Day 25: Our Practice in Humility
BY ALYSSA PEREZ | March 18, 2023
“How we live our lives is more important than how we say we live our lives.” I honestly cannot remember at all who said this quote or where I first heard it, but it has been my Instagram profile biography for the past few years. It is my reminder to myself that how I actually live my life is a lot more important than how I say or appear to live my life. That is the trap of social media. We all want to seem as if we are doing/saying/posting/standing for the “righteous” things in our world, but do our everyday actions align with our social media presence? Do we act in love even when no one is looking?

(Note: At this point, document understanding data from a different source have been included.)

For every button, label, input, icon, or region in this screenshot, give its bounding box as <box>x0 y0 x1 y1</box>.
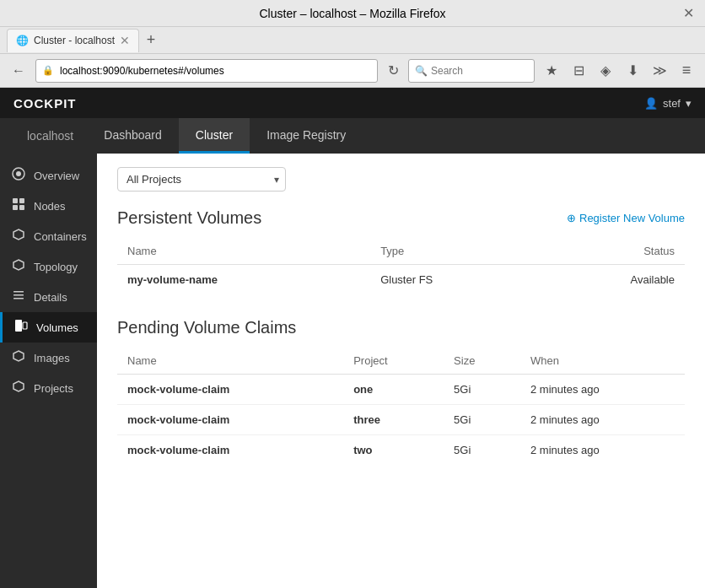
claim-size-2: 5Gi <box>444 435 520 466</box>
sidebar-label-volumes: Volumes <box>36 321 78 334</box>
reader-button[interactable]: ⊟ <box>567 59 590 83</box>
sidebar-label-overview: Overview <box>34 170 79 182</box>
sidebar-label-details: Details <box>34 291 67 304</box>
more-tools-button[interactable]: ≫ <box>648 59 671 83</box>
project-selector: All Projects one two three ▾ <box>117 167 685 192</box>
persistent-volumes-header: Persistent Volumes ⊕ Register New Volume <box>117 208 685 228</box>
nav-tabs: localhost Dashboard Cluster Image Regist… <box>0 118 705 154</box>
sidebar-item-images[interactable]: Images <box>0 343 97 373</box>
sidebar-label-images: Images <box>34 352 70 364</box>
persistent-volumes-thead: Name Type Status <box>117 238 685 265</box>
tab-close-button[interactable]: ✕ <box>120 34 130 47</box>
tab-bar: 🌐 Cluster - localhost ✕ + <box>0 27 705 54</box>
pending-volume-claims-title: Pending Volume Claims <box>117 318 685 337</box>
user-avatar-icon: 👤 <box>644 97 658 110</box>
browser-toolbar: ← 🔒 ↻ 🔍 ★ ⊟ ◈ ⬇ ≫ ≡ <box>0 54 705 88</box>
browser-menu-button[interactable]: ≡ <box>675 59 698 83</box>
volume-type: Gluster FS <box>370 265 536 295</box>
svg-rect-4 <box>13 205 18 210</box>
svg-rect-9 <box>13 294 24 296</box>
sidebar-label-projects: Projects <box>34 382 73 395</box>
browser-title: Cluster – localhost – Mozilla Firefox <box>260 7 446 20</box>
sidebar-item-containers[interactable]: Containers <box>0 221 97 251</box>
table-row: my-volume-name Gluster FS Available <box>117 265 685 295</box>
user-dropdown-icon: ▾ <box>686 97 692 110</box>
nodes-icon <box>10 197 27 214</box>
claim-size-1: 5Gi <box>444 405 520 435</box>
svg-marker-14 <box>13 381 24 391</box>
topology-icon <box>10 258 27 275</box>
download-button[interactable]: ⬇ <box>621 59 644 83</box>
svg-rect-11 <box>15 320 22 332</box>
sidebar-item-nodes[interactable]: Nodes <box>0 191 97 221</box>
browser-search-input[interactable] <box>408 59 535 83</box>
browser-close-button[interactable]: ✕ <box>681 7 695 20</box>
table-row: mock-volume-claim one 5Gi 2 minutes ago <box>117 375 685 405</box>
username: stef <box>663 97 681 110</box>
svg-marker-13 <box>13 351 24 361</box>
persistent-volumes-title: Persistent Volumes <box>117 208 261 228</box>
claim-size-0: 5Gi <box>444 375 520 405</box>
user-menu[interactable]: 👤 stef ▾ <box>644 97 692 110</box>
svg-marker-6 <box>13 229 24 240</box>
sidebar-label-topology: Topology <box>34 261 78 273</box>
reload-button[interactable]: ↻ <box>383 61 403 81</box>
sidebar-item-projects[interactable]: Projects <box>0 373 97 403</box>
claim-when-1: 2 minutes ago <box>520 405 685 435</box>
col-name: Name <box>117 238 370 265</box>
col-claim-when: When <box>520 348 685 375</box>
svg-rect-2 <box>13 198 18 203</box>
cockpit-topbar: COCKPIT 👤 stef ▾ <box>0 88 705 118</box>
svg-rect-10 <box>13 298 24 299</box>
app-container: COCKPIT 👤 stef ▾ localhost Dashboard Clu… <box>0 88 705 588</box>
tab-cluster[interactable]: Cluster <box>179 118 250 154</box>
overview-icon <box>10 167 27 184</box>
new-tab-button[interactable]: + <box>139 29 163 52</box>
sidebar: Overview Nodes Containers Topology <box>0 154 97 588</box>
pending-claims-tbody: mock-volume-claim one 5Gi 2 minutes ago … <box>117 375 685 466</box>
svg-rect-8 <box>13 291 24 293</box>
svg-point-1 <box>16 171 21 176</box>
svg-rect-12 <box>23 322 27 329</box>
claim-name-0: mock-volume-claim <box>117 375 343 405</box>
nav-host[interactable]: localhost <box>13 118 87 154</box>
containers-icon <box>10 228 27 245</box>
main-layout: Overview Nodes Containers Topology <box>0 154 705 588</box>
claim-when-2: 2 minutes ago <box>520 435 685 466</box>
col-claim-project: Project <box>343 348 444 375</box>
register-new-volume-link[interactable]: ⊕ Register New Volume <box>567 212 685 224</box>
claim-project-1: three <box>343 405 444 435</box>
content-area: All Projects one two three ▾ Persistent … <box>97 154 705 588</box>
claim-project-0: one <box>343 375 444 405</box>
sidebar-item-details[interactable]: Details <box>0 282 97 312</box>
svg-rect-5 <box>19 205 24 210</box>
toolbar-icons: ★ ⊟ ◈ ⬇ ≫ ≡ <box>540 59 698 83</box>
register-icon: ⊕ <box>567 212 576 224</box>
table-row: mock-volume-claim three 5Gi 2 minutes ag… <box>117 405 685 435</box>
sidebar-label-nodes: Nodes <box>34 200 66 213</box>
col-claim-size: Size <box>444 348 520 375</box>
col-claim-name: Name <box>117 348 343 375</box>
sidebar-item-topology[interactable]: Topology <box>0 251 97 282</box>
tab-image-registry[interactable]: Image Registry <box>250 118 363 154</box>
project-select[interactable]: All Projects one two three <box>117 167 286 192</box>
pending-volume-claims-table: Name Project Size When mock-volume-claim… <box>117 348 685 465</box>
project-select-wrapper: All Projects one two three ▾ <box>117 167 286 192</box>
volumes-icon <box>13 319 30 336</box>
browser-tab[interactable]: 🌐 Cluster - localhost ✕ <box>7 29 139 52</box>
sidebar-item-overview[interactable]: Overview <box>0 160 97 191</box>
address-bar[interactable] <box>35 59 378 83</box>
images-icon <box>10 349 27 366</box>
browser-titlebar: Cluster – localhost – Mozilla Firefox ✕ <box>0 0 705 27</box>
tab-dashboard[interactable]: Dashboard <box>87 118 179 154</box>
back-button[interactable]: ← <box>7 59 30 83</box>
cockpit-brand: COCKPIT <box>13 96 77 111</box>
pocket-button[interactable]: ◈ <box>594 59 617 83</box>
svg-marker-7 <box>13 260 24 270</box>
sidebar-item-volumes[interactable]: Volumes <box>0 312 97 343</box>
col-status: Status <box>537 238 685 265</box>
persistent-volumes-table: Name Type Status my-volume-name Gluster … <box>117 238 685 294</box>
details-icon <box>10 289 27 305</box>
table-row: mock-volume-claim two 5Gi 2 minutes ago <box>117 435 685 466</box>
bookmark-button[interactable]: ★ <box>540 59 563 83</box>
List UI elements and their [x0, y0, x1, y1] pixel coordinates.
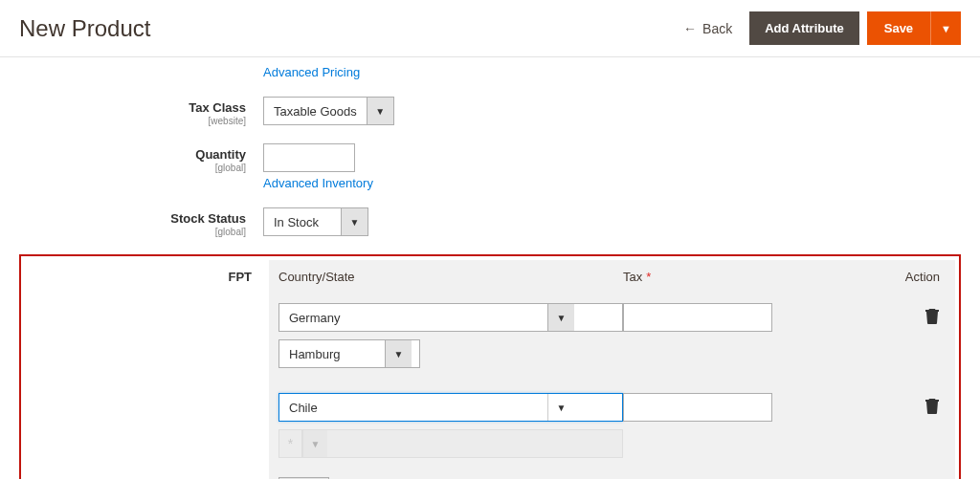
form-body: Advanced Pricing Tax Class [website] Tax…: [0, 57, 980, 479]
stock-status-label: Stock Status: [170, 211, 246, 226]
arrow-left-icon: ←: [683, 21, 697, 36]
fpt-state-select-disabled: * ▼: [278, 429, 623, 458]
header-actions: ← Back Add Attribute Save ▼: [683, 11, 961, 45]
fpt-col-country-state: Country/State: [278, 270, 623, 284]
quantity-input[interactable]: [263, 143, 355, 172]
fpt-country-select[interactable]: Germany ▼: [278, 303, 623, 332]
fpt-tax-input[interactable]: [623, 303, 772, 332]
quantity-scope: [global]: [19, 163, 246, 173]
tax-class-label: Tax Class: [189, 100, 246, 115]
chevron-down-icon: ▼: [547, 394, 574, 421]
page-header: New Product ← Back Add Attribute Save ▼: [0, 0, 980, 57]
save-dropdown-button[interactable]: ▼: [930, 11, 961, 45]
chevron-down-icon: ▼: [367, 98, 393, 124]
trash-icon[interactable]: [924, 307, 940, 324]
fpt-row: Germany ▼ Hamburg ▼: [269, 294, 955, 376]
tax-class-scope: [website]: [19, 116, 246, 126]
quantity-label: Quantity: [195, 147, 246, 162]
back-text: Back: [702, 21, 732, 36]
fpt-country-value: Chile: [279, 394, 547, 421]
tax-class-value: Taxable Goods: [264, 98, 367, 124]
fpt-state-value: *: [279, 430, 302, 457]
fpt-col-action: Action: [795, 270, 946, 284]
advanced-inventory-link[interactable]: Advanced Inventory: [263, 176, 373, 190]
back-link[interactable]: ← Back: [683, 21, 732, 36]
fpt-add-row: Add: [269, 466, 955, 479]
fpt-grid: Country/State Tax * Action Germany: [269, 260, 955, 479]
fpt-row: Chile ▼ * ▼: [269, 383, 955, 466]
fpt-col-tax: Tax *: [623, 270, 795, 284]
fpt-state-value: Hamburg: [279, 340, 385, 367]
page-title: New Product: [19, 15, 150, 42]
fpt-country-value: Germany: [279, 304, 547, 331]
add-attribute-button[interactable]: Add Attribute: [749, 11, 859, 45]
save-button[interactable]: Save: [867, 11, 930, 45]
fpt-tax-input[interactable]: [623, 393, 772, 422]
tax-class-select[interactable]: Taxable Goods ▼: [263, 97, 394, 125]
required-star-icon: *: [646, 270, 651, 284]
fpt-country-select[interactable]: Chile ▼: [278, 393, 623, 422]
chevron-down-icon: ▼: [341, 208, 368, 235]
fpt-highlight: FPT Country/State Tax * Action: [19, 254, 961, 479]
trash-icon[interactable]: [924, 397, 940, 414]
stock-status-value: In Stock: [264, 208, 341, 235]
chevron-down-icon: ▼: [385, 340, 412, 367]
fpt-label: FPT: [228, 270, 252, 284]
fpt-header-row: Country/State Tax * Action: [269, 260, 955, 294]
chevron-down-icon: ▼: [547, 304, 574, 331]
stock-status-select[interactable]: In Stock ▼: [263, 207, 368, 236]
advanced-pricing-link[interactable]: Advanced Pricing: [263, 65, 360, 79]
fpt-state-select[interactable]: Hamburg ▼: [278, 339, 420, 368]
stock-status-scope: [global]: [19, 227, 246, 237]
chevron-down-icon: ▼: [302, 430, 327, 457]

Today’s gospel reminded me of this quote because, like the Pharisees, we have all fallen into the trap of self-righteous pats on our backs for not being like the greedy, shallow, or selfish people we see or know. We see problematic posts or hear non-politically correct statements (especially in today’s polarizing society) and think to ourselves—THANK GOD I don’t sound like that. That is exactly the paradox of comparison.We compare ourselves to others versus truly being attentive to God’s call in our lives. We are not called to be like others, or even better than others—we are called to simply love God and our neighbor like we love ourselves. We have become accustomed to comparing EVERYTHING in our lives, instead of just being worried about ourselves and our own actions. In these chaotic times, we are called to pause this Lent, and take an honest look at ourselves and our lives. Practices like the Examen invite us to sincerely reflect on the parts of our day that we fell short. We then make a plan to do better the next day. We are called to be humble in our prayers to God and truthful about our actions. Not just in reconciliation once or twice a year, but every day in our prayer life.
“[F]or everyone who exalts [themselves] will be humbled, and the one who humbles [themselves] will be exalted.” May we all choose humility this Lenten season.
- If you need some examples of what our practice in humility can look like, re-read “Do It Anyway” by Mother Teresa.
- When was the last time you acted in a way that was truly humble? What was that experience like for you?
- Sometime this evening, I invite you to pray the Examen and review your day to give gratitude, recognize God’s presence in it, replay the moments you are proud of and the times you fell short, and set a new sincere intention for tomorrow. Here is an example to get you started.
Alyssa Perez serves as a community organizer for LA Voice, a multiracial and multifaith organizing network in LA County. She was a Jesuit Volunteer in Belize City (’15-’17) and holds theology and political science degrees from Loyola Marymount University and a masters of nonprofit administration from the University of San Francisco. Having been Jesuit educated for 12 years, she is deeply committed to Ignatian spirituality and building the Beloved community.
My act of humbleness came this Lenten season when I realized I could not navigate without a deeper relationship to God. With these Lenten emails, church attendance, praying the Divine Mercy Chaplet and attending the Stations of the Cross for the first time in many years, I feel the grounding that I have needed. Thank you for this opportunity.
Thank you, Alyssa for your reflection. It provided me a gentle reminder to practice the Examen and make it part of my daily routine. I can see myself incorporating it into my evening after dinner. Instead of sitting on the couch to watch TV, I can spend time in my prayer space practicing the Examen. Thank you for the link to the various forms of the prayer! I’m most grateful. Peace.
Thank you for including the prayer “Do it anyway”. It helps me to know it is my relationship with God that I am working on, not the appearance I may or may not project to others.
Thank you for your reflection, Alyssa. It nudges me to incorporate the Examen into my daily routine. Instead of heading to the couch to watch TV after dinner, I’ll head to my prayer space for a review of my day. Thank you too for the resources! So helpful. Peace.
In reality, the famous Mother Teresa prayer is a slightly edited version of “The Paradoxical Commandments,” a poem by American writer Kent M. Keith. She displayed this poem on a wall in her children’s home in Calcutta, and therefore in popular culture it has been widely associated with her and her work.
What a blessing it is to see God in our daily encounters.
Perhaps watching the mailman deliver the mail with a smile is a gift of goodness being shared.
Perhaps seeing the sanitation man put your garbage can back on your driveway makes you realize how kindness is a blessing.
Maybe, just maybe waving at a neighbor adds joy to their day.
I enjoy the spiritual sharings.
How wonderful to share Jesus love into our
ordinary life encounters.
Genuine humility adds life to one’s life span.
Sharing our gratitude with others and taking the plunge to initiate conversations with strangers, who are really just potential friends we haven’t yet taken the time to communicate with and listen.